▸ Assignment
In the entries that follow, find every line containing "ڌيان" and copy it.

====== Records to process

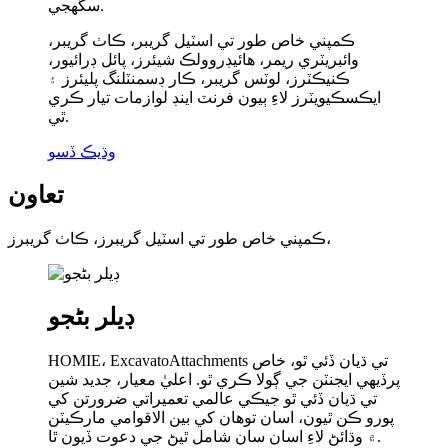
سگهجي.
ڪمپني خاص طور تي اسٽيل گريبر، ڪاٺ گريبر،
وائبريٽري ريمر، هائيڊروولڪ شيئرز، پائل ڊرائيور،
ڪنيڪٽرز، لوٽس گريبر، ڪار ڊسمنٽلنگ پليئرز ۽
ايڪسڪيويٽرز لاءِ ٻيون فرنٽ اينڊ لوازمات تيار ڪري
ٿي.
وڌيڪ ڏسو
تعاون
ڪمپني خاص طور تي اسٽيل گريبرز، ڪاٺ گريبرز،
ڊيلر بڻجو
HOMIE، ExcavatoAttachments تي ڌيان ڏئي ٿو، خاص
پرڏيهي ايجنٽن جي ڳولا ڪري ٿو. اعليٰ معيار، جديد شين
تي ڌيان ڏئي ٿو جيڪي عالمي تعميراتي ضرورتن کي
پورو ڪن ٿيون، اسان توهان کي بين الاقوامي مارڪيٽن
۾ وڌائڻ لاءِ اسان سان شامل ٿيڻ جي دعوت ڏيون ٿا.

============

▸ Solution to this task
HOMIE، ExcavatoAttachments تي ڌيان ڏئي ٿو، خاص
تي ڌيان ڏئي ٿو جيڪي عالمي تعميراتي ضرورتن کي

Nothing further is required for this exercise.